Even though Fallout, the sixth installment, is techinally the best M:I to date, I have to confess that Ghost Protocol is actually my favorite one to watch and the two things that seal the deal is the utter disregard Tom Cruise has for his personal safety and director Brad Bird (making his life action debut after the superlative Iron Giant and The Incredibles) who adds a lightness of foot in a genre where it’s usually cooler to stomp the shit out of everything. You see where part 3 was “the tense one”, Ghost Protocol could be classed as “the fun one” as it gives each of it’s impressive heists and action sequences a farcical twist by having not a single thing in the movie go to plan. It’s such a simple idea and yet it pays off in spades as virtually every other spy movie ever made has perfectly working gadgets and flawless plans within plans whereas in Ghost Protocol NOTHING goes as it’s supposed to and the team spend the whole movie desperately thinking on their feet. From the message failing to self destruct after 10 seconds until Hunt gives it a whack to the retinal scanner placed on a train being mounted too high, to even the trusty mask making machine breaking down, the amount of shockingly shoddy equipment adds another dimension to the action. Tom Cruise scampering around the OUTSIDE of the Burj Khalifa building in Dubai banging on the windows like a lost bumblebee is pant soilingly freakish as it is (he’s actually DOING IT, people!), but it’s even worse when his fancy sci-fi glue gloves crap out 828 meters above sea level…
All the action has a nice quirky Brad Bird twist to it, from the audacious infiltration of the Kremlin with a ludicrous projection unit to the hugely entertaining opening escape from a Russian prison set to Dean Martin crooning “Ain’t That A Kick To The Head”, and they all balance the the over the top shenanigans with with solid performances from Simon Pegg, Paula Patton and Jeremy Renner as they desperately strive to keep up with the unstoppable Cruise in both intensity and stamina. Ah, Cruise… is there anything he WON’T do for a Mission: Impossible movie?
Also there’s a major head nod due to returning composer Michael Giacchino whose score is nothing short of one of my favourites ever. Usually in these kinds of films different characters get different themes but here Giacchino composes vastly different pieces of music for whatever place on the globe the group is currently in at the time, with Moscow, Dubai and Mumbai all having their own motifs and character while being frequently punctuated by Lalo Schiffkin’s intantly recognisable theme.
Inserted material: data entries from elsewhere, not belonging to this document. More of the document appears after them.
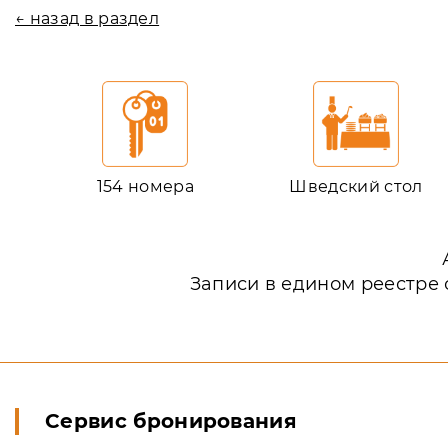
← назад в раздел
154 номера
Шведский стол
Записи в едином реестре 
Сервис бронирования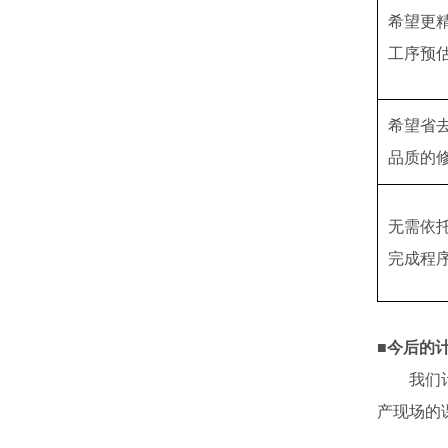
希望更
工序预
希望省
品质的
无需依
完成程
■今后的
我们计划
产现场的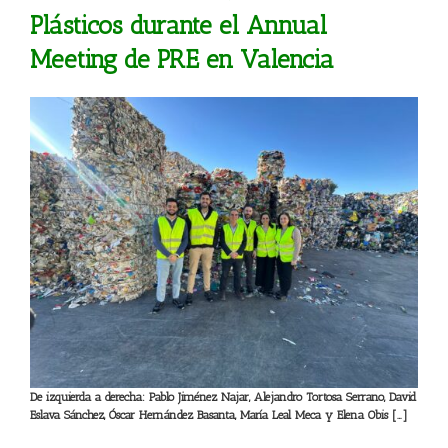
Plásticos durante el Annual
Meeting de PRE en Valencia
De izquierda a derecha: Pablo Jiménez Najar, Alejandro Tortosa Serrano, David
Eslava Sánchez, Óscar Hernández Basanta, María Leal Meca y Elena Obis […]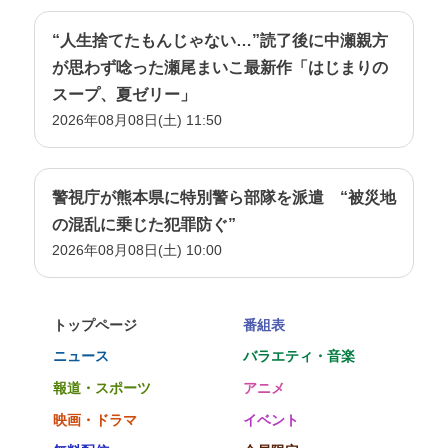
“人生捨てたもんじゃない…”読了後に中瀬親方
が思わず唸った瀬尾まいこ最新作「はじまりの
スープ、夏ゼリー」
2026年08月08日(土) 11:50
警視庁が熊本県に特別警ら部隊を派遣 “被災地
の混乱に乗じた犯罪防ぐ”
2026年08月08日(土) 10:00
トップページ
番組表
ニュース
バラエティ・音楽
報道・スポーツ
アニメ
映画・ドラマ
イベント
However, while Ghost Protocol is insanely fun, it’s not perfect with the villain being somewhat forgettable despite being played by Girl With The Dragon Tattoo’s Michael Niqvist. The pressure on the gas pedal falters a bit too in the Mubai section, although the final fight scene set in a multi story, automated car park that shuffles whole cars like a Mississippi riverboat blackjack dealer is a suprisingly bruising encounter despite involving two guys north of 50.
Rightly credited as the shot in the arm the series needed to push it to blockbuster greatness (the subsequent rise in quality was stratospheric), Ghost Protocol is a riotously fun time whether you love blockbusters, spy movies or Tom Cruise stubbornly refusing to acknowledge any physical restrictions whatsoever.